Record-size salmon caught in Michigan

The Associated Press

MUSKEGON, Mich. — A crew of fishermen reeled in a 39-pound record-setting salmon during a tournament in Muskegon over the weekend.

“You feel like it’s a stroke of luck, you feel like maybe you did something right. I’m still kind of in awe about it,” Nate Wellman, the boat’s captain, told MLive.com. The crew included his son Jackson Cole.

Wellman said the catch came 10 minutes of setting lines in the water. The team wrestled the fish for about an hour and it took two men to lift it in the boat.

The 39.2-pound salmon is the heaviest fish in the history of the Tournament Trail Muskegon Open, a Lake Michigan fishing circuit that started in 2003, according to a post on the tournament’s Facebook page.

The record for a Michigan chinook salmon is 46 pounds, which was caught in 1978, according to Michigan Department of Natural Resources records.

That’s quite a catch

ELIZABETHTOWN, N.C. — A woman in North Carolina says she’s searching for a man who lost his wallet in a lake in the mid-1980s.

WRAL reports that Sarah Foor and her husband were fishing at Jones Lake State Park near Elizabethtown when she reeled in the wallet.

Inside she found a faded driver’s license, a library card and an array of expired credit cards. It also held a senior photo that’s dated from the 1983-84 school year.

“Mickey, you’re a very special person to me. Love always, Sharon,” reads the back.

The wallet had 50 cents inside. But she still considers it a treasure.

“The library card is perfect. The license is perfect,” Foor said. “Issued May 25, 1982. Expired, March 17, 1986.”

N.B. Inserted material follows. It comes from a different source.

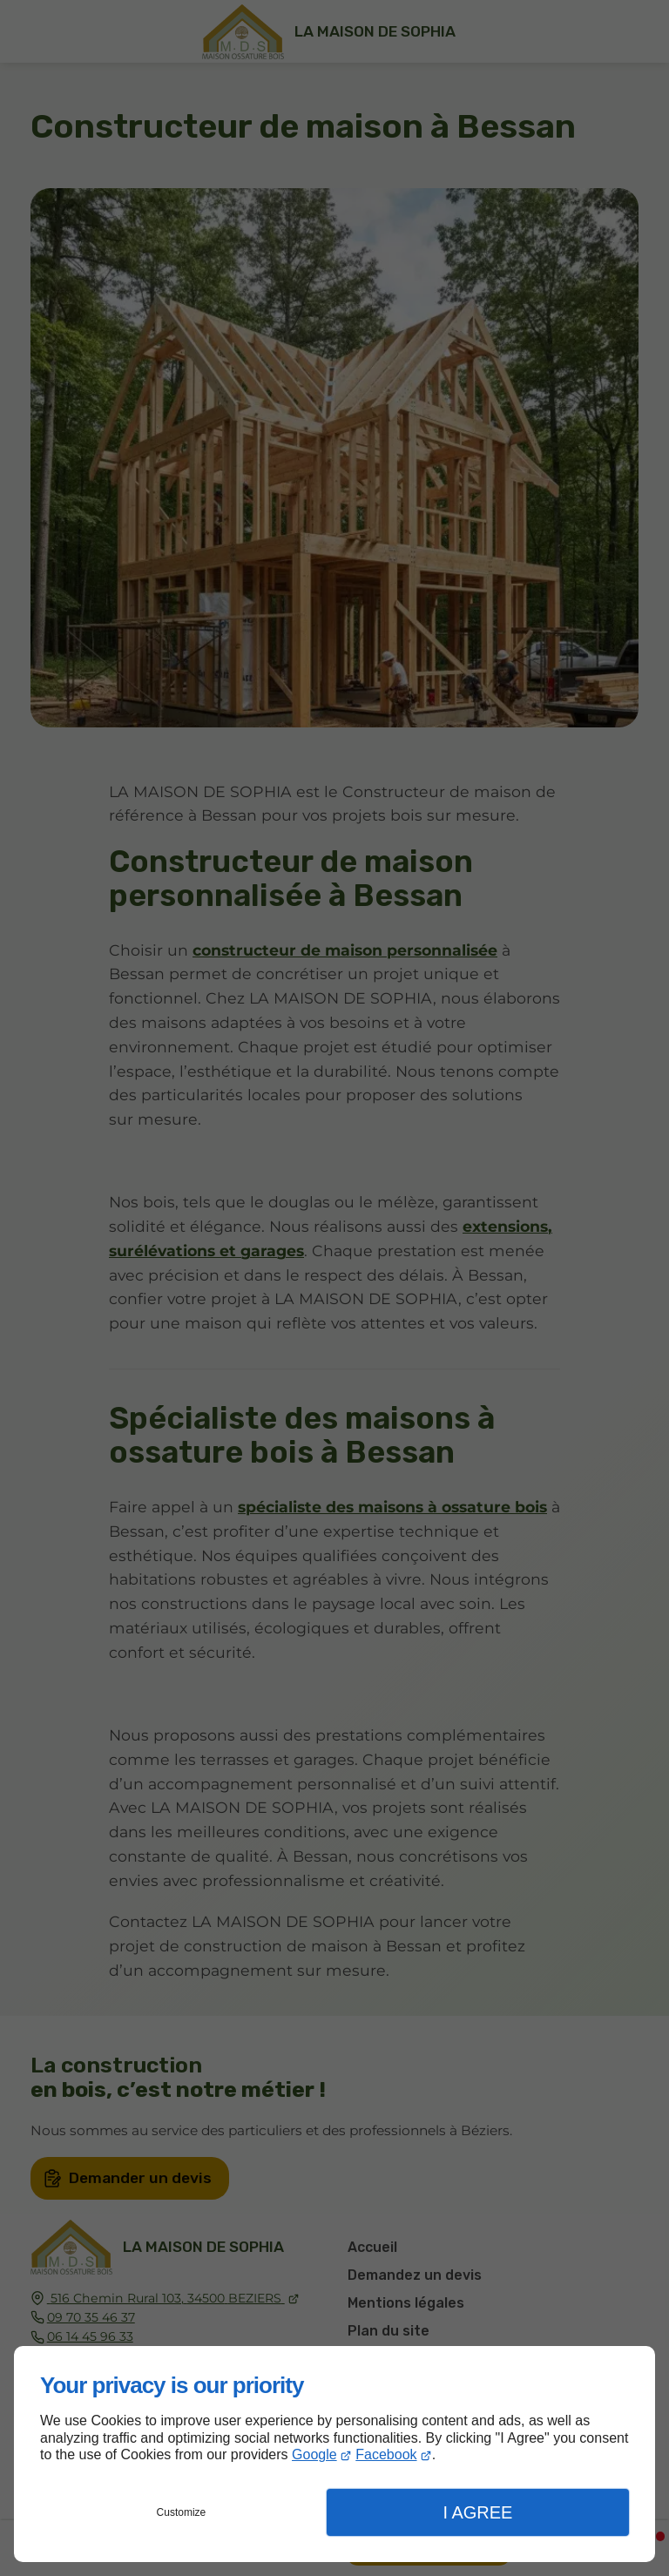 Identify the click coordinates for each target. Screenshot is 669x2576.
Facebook (385, 2454)
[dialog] (334, 2454)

Foor reached out to WRAL for help in finding the man, who was not identified.

Loving the gar

ST. PAUL, Minn. — One of Minnesota’s oddest, perhaps coolest, and definitely historically underappreciated fish — the gar — is about to get some love.

The ong, slender, toothy and prehistoric-looking fish will, for the first time ever in the state, be protected in ways similar to other gamefish, the result of a bit of an outcry on social media following a series of mass killings that some saw as wantonly wasteful. In a legislature divided starkly along partisan lines, Minnesota’s gar species found bipartisan support.

Officials say they aren’t sure exactly what restrictions they’ll place on catching and killing gar, but the move carries a growing awareness of changing attitudes toward native fish that humbly live on the opposite end of the piscatorial spectrum from celebrated fish like walleye and bass, the St. Paul Pioneer Press reported.

The much-larger environment and natural resources bill approved by both the House and Senate and contains one brief reference to gar: “The commissioner must annually establish daily and possession limits for gar.”

That simple sentence has gar advocates — and yes, there are a few — celebrating.

“This is a fantastic move for conservation of these underappreciated species,” said Solomon David, an assistant professor of biological sciences at Nicholls State University in Louisiana. “Most states don’t have anything for gar.”

Saving the day

COROLLA, N.C. — Some fishermen came to the rescue of a newborn horse which was in danger of drowning in a canal on North Carolina’s Outer Banks.

The Corolla Wild Horse Fund says on its Facebook page that the foal, named Beatrice, was born on Saturday. According to the post, herd manager received a call around 6am that there was a foal struggling in the canal.

Owen Carson of Asheville also posted to Facebook that he and his two fishing buddies saw the foal struggling as its parents stood at the edge of the canal. He said the group circled back and he got out of the boat and waded over to the foal, guided her around a seawall abutment and to the nearest boat slip.

Carson said he carried the foal to shallow water and coaxed her back to her parents.